Some can take risk, some can't, so do what your comfortable with.
 
Just trying to speak about this "sanely":

1. If you have the money to live the lifestyle you want for the rest of your life, why take any more risk than you have to?
2. If you have some extra, and you enjoy the risk, why should there be any qualms about taking that extra and having fun taking some financial risks with it?

Bottom line is you earned it, you aren't risking your future, so do as you please.

I've been lurking on this forum for about 7 or 8 years now and on occasions, I'll see someone post similar comments, which I happen to agree with. To be honest I probably would not have retired yet if my financial future depended on risky investments and/or if I had to live below my desired lifestyle.
 
I have gone conservative on the portfolio. Except the fun money. It already returned me a nice 40 foot boat or 5 years of dock fees, diesel, groceries and rum. I am inclined to see what it will do over the next few years.

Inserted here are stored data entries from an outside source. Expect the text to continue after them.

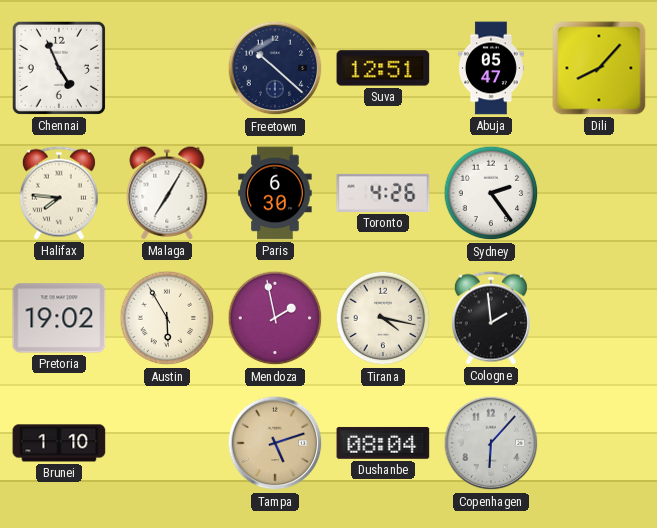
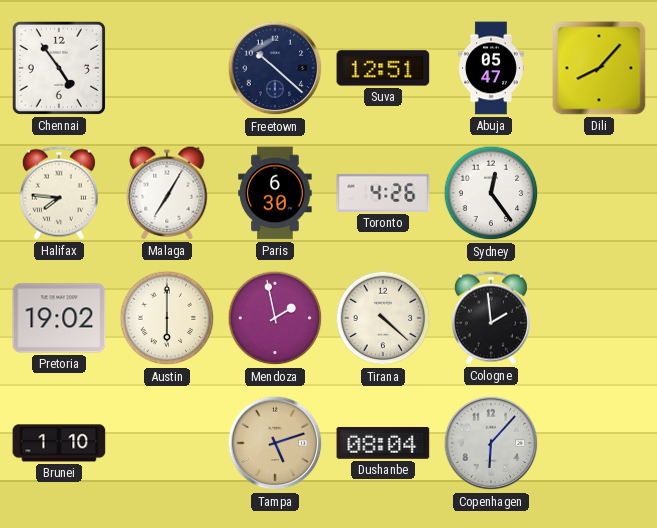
Chennai: 4:56 -> 4:54
Sydney: 2:24 -> 12:24
Austin: 5:55 -> 6:00
Tirana: 4:17 -> 4:22
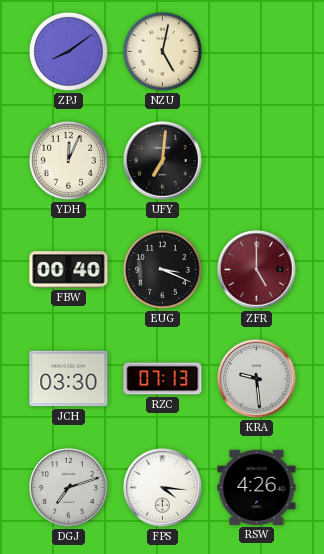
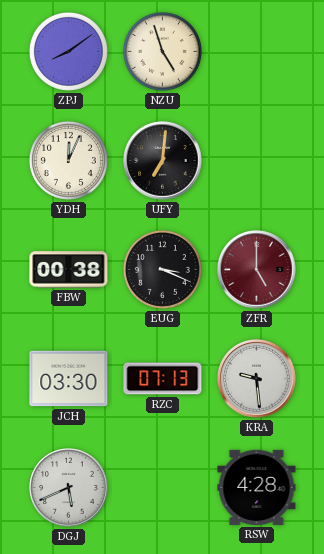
NZU: 5:02 -> 4:57
FBW: 00:40 -> 00:38
DGJ: 7:12 -> 5:41
FPS: 4:16 -> none
RSW: 4:26 -> 4:28
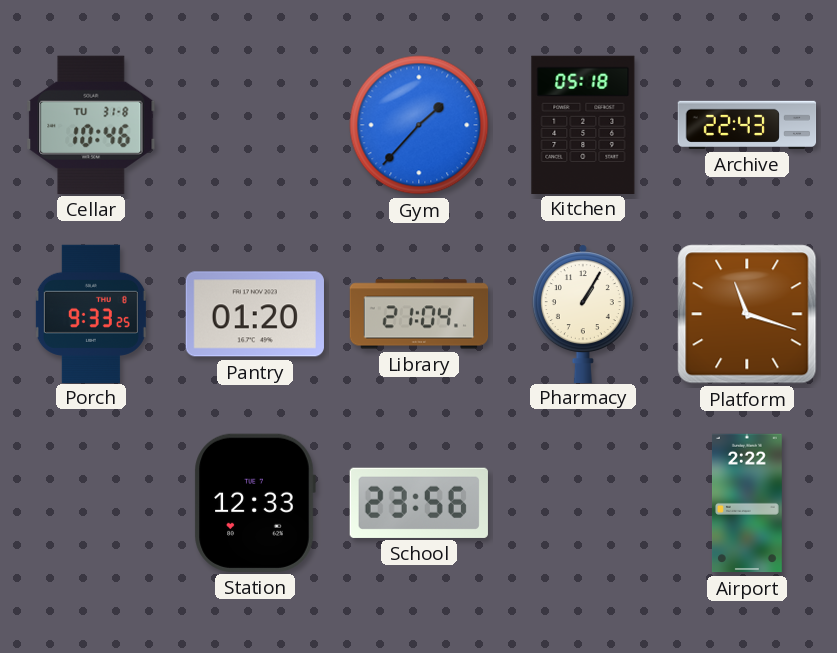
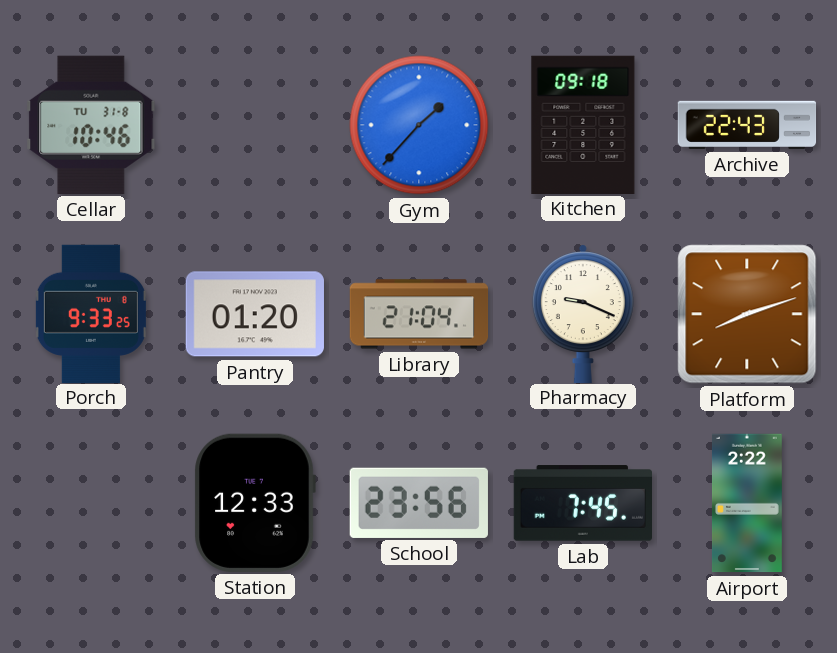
Kitchen: 05:18 -> 09:18
Pharmacy: 1:05 -> 9:19
Platform: 11:18 -> 8:12
Lab: none -> 7:45
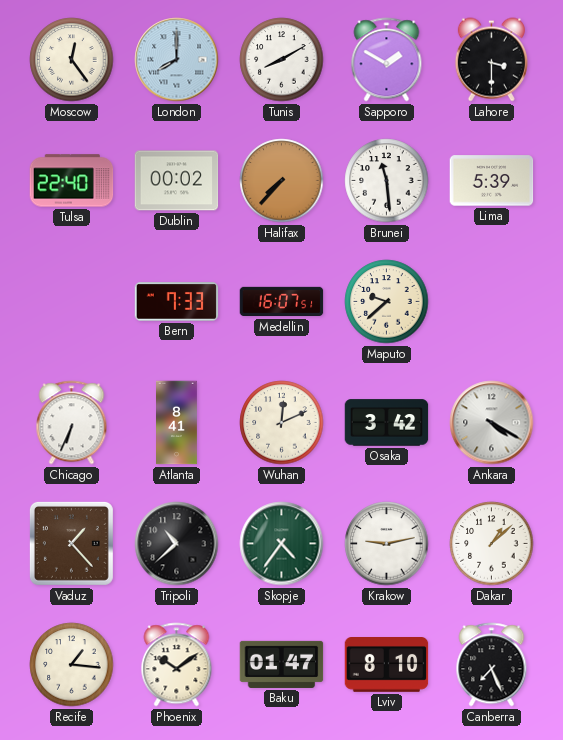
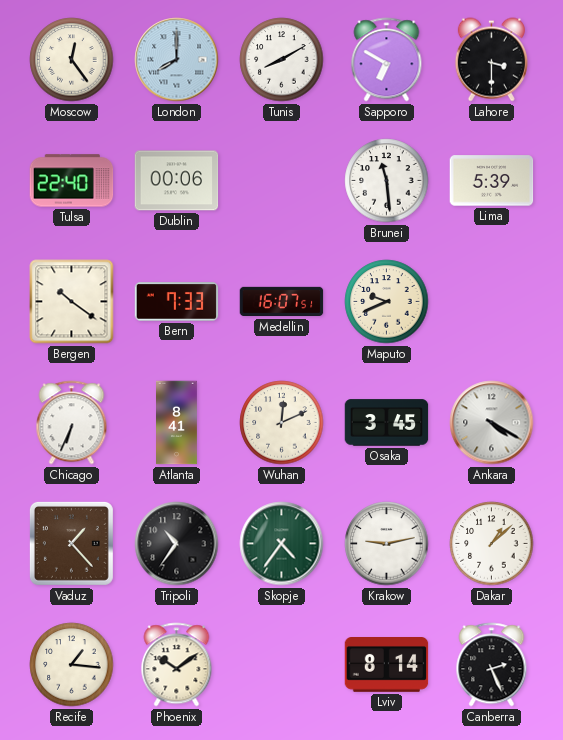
Sapporo: 1:50 -> 6:50
Dublin: 00:02 -> 00:06
Halifax: 7:37 -> none
Bergen: none -> 10:21
Maputo: 9:38 -> 9:41
Osaka: 3:42 -> 3:45
Tripoli: 10:38 -> 10:36
Baku: 01:47 -> none
Lviv: 8:10 -> 8:14
Canberra: 7:26 -> 2:26
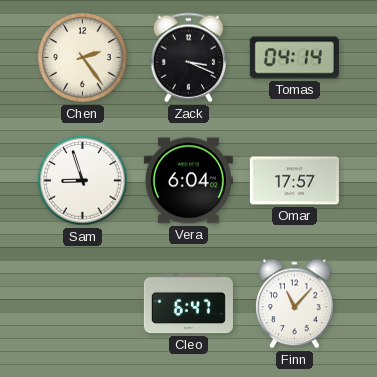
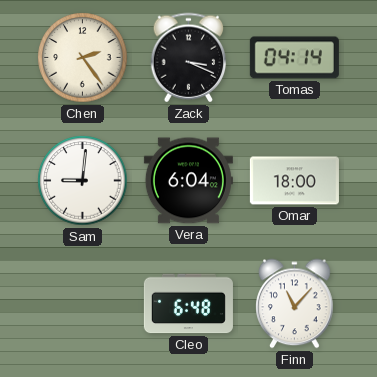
Sam: 8:57 -> 9:01
Omar: 17:57 -> 18:00
Cleo: 6:47 -> 6:48
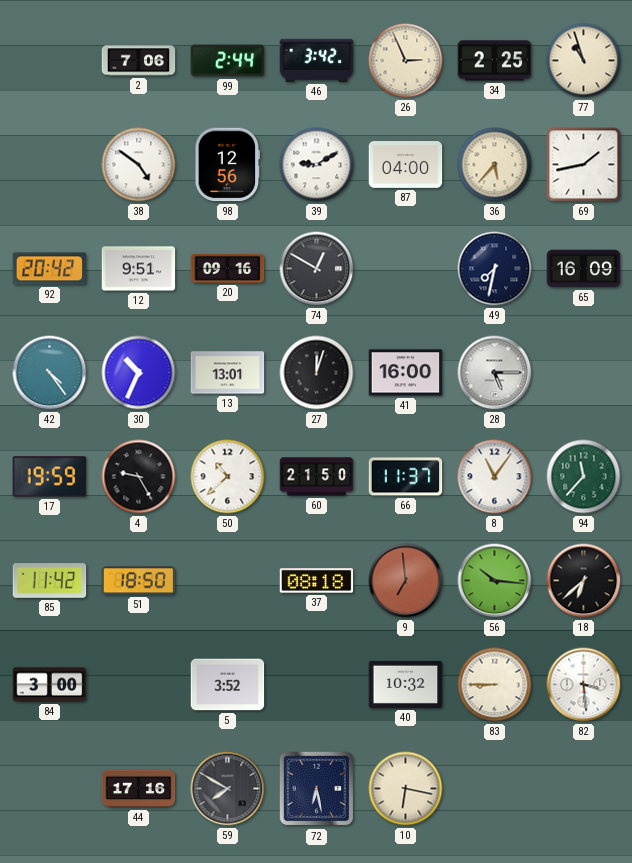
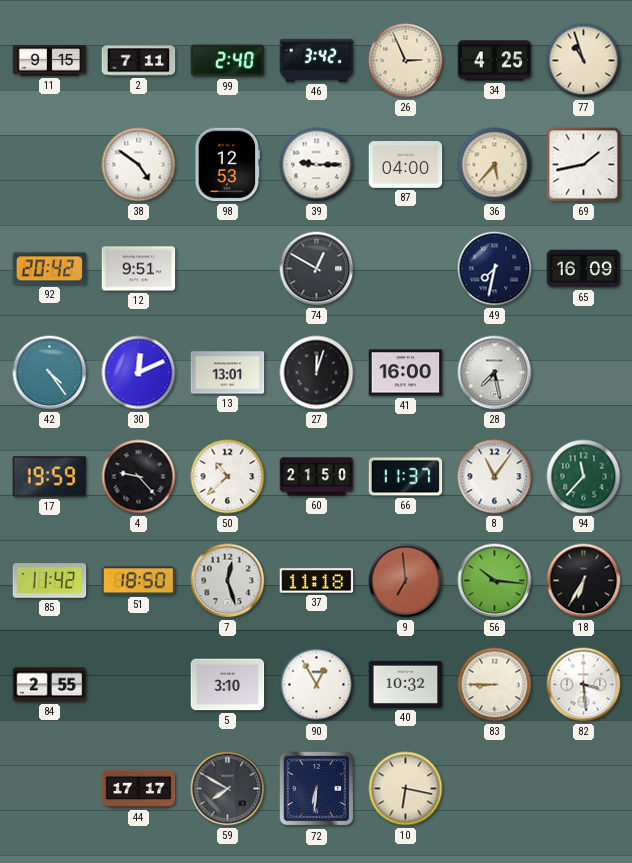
11: none -> 9:15
2: 7:06 -> 7:11
99: 2:44 -> 2:40
34: 2:25 -> 4:25
98: 12:56 -> 12:53
39: 9:10 -> 9:15
20: 09:16 -> none
30: 10:34 -> 12:11
28: 5:15 -> 7:28
4: 9:25 -> 9:23
7: none -> 12:27
37: 08:18 -> 11:18
18: 6:38 -> 6:35
84: 3:00 -> 2:55
5: 3:52 -> 3:10
90: none -> 12:55
44: 17:16 -> 17:17
72: 6:28 -> 6:31
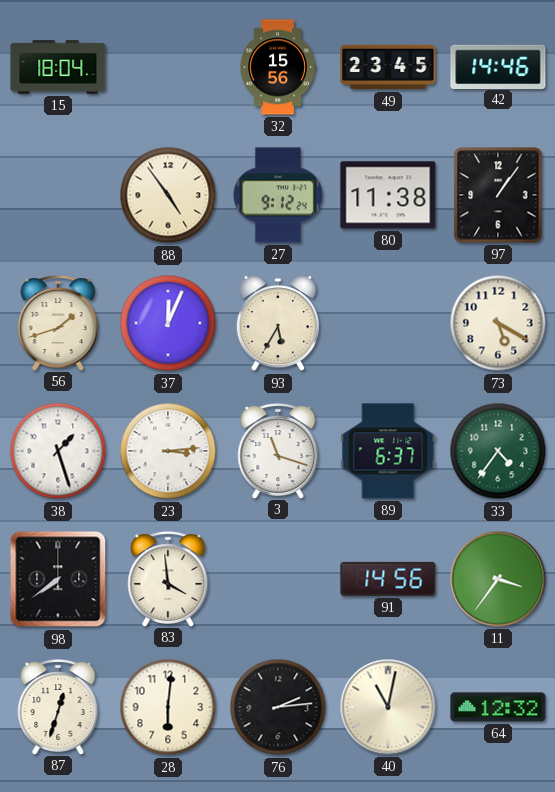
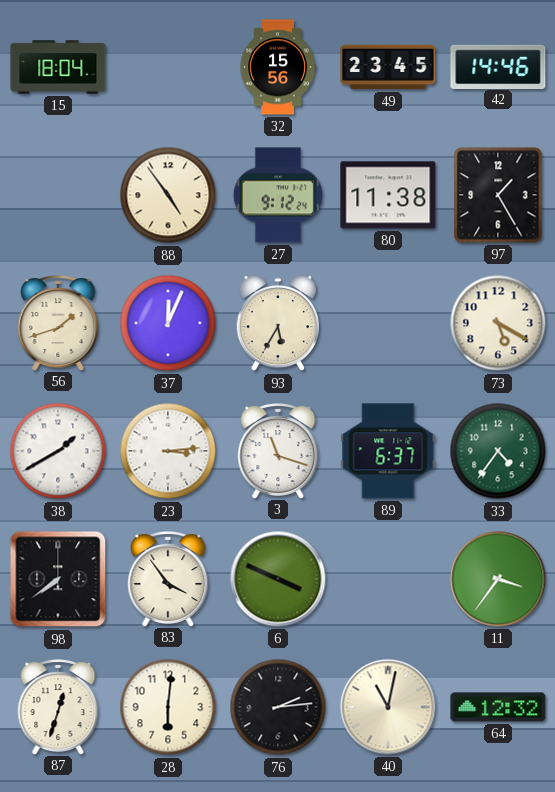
97: 1:06 -> 1:25
38: 1:27 -> 1:40
83: 3:59 -> 3:54
6: none -> 3:49
91: 14:56 -> none
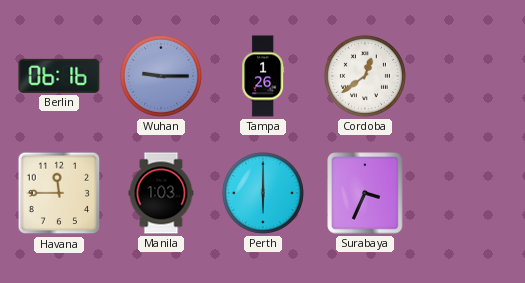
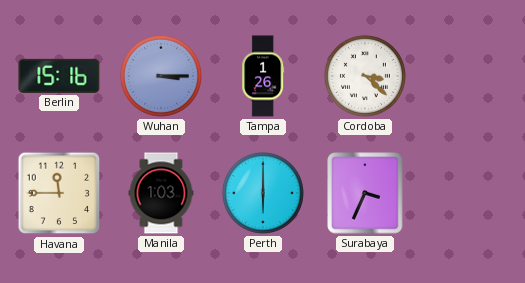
Berlin: 06:16 -> 15:16
Wuhan: 9:15 -> 3:15
Cordoba: 12:39 -> 3:22
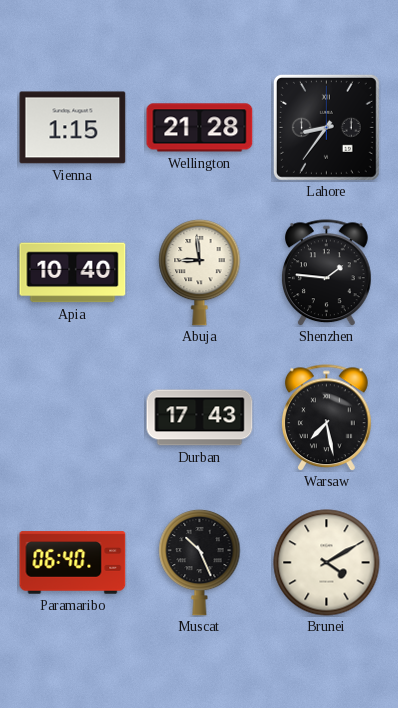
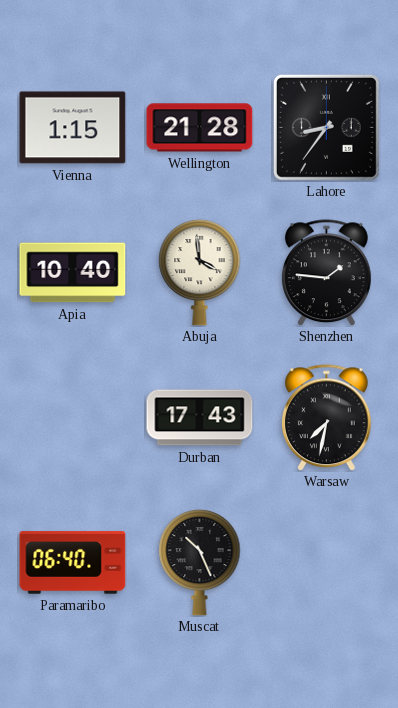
Abuja: 8:59 -> 3:59
Warsaw: 7:28 -> 7:32
Brunei: 4:10 -> none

The risk is the lifestyle issue. We have no business retiring now on land without a profound lifestyle change. We know we can live well within our means on a boat indefinitely. If we do that for 15 years, we should be able to fund a relatively luxurious land based retirement later. Illness, grandchildren, long living inlaws could all alter the plan.

What happens if we go and then pull the plug after 5 years? Probably challenging to start working again. We would kick out the renters and live in the paid for townhome. It would just be a quiet life building guitars without expensive travel and perhaps maybe only a small sailboat in local waters for summer use.
 
Having a few degrees in Electrical Engineering myself, I will caution you about the ease in creating models that will fit past data. With enough free parameters, you can come up with something that has very very good returns on the past data.

The problem, however, is that this is essentially curve-fitting after the fact. There is no guarantee that future returns will have the same results.

I am not sure how many free parameters you friends model has, or how he changes it as new data becomes available but these are some basic concerns about using models based on historical data.

-gauss
 
We know we can live well within our means on a boat indefinitely.

One of my favorite sayings is freedom is low overhead. I suppose huge amounts of money accomplish the same thing, but the low overhead is easier for most people to pull off. :) We don't live on a boat but we have found it amazing how with more free time we keep finding ways to cut expenses and maintain the same basic lifestyle (or better) than the one we had when we both worked full time.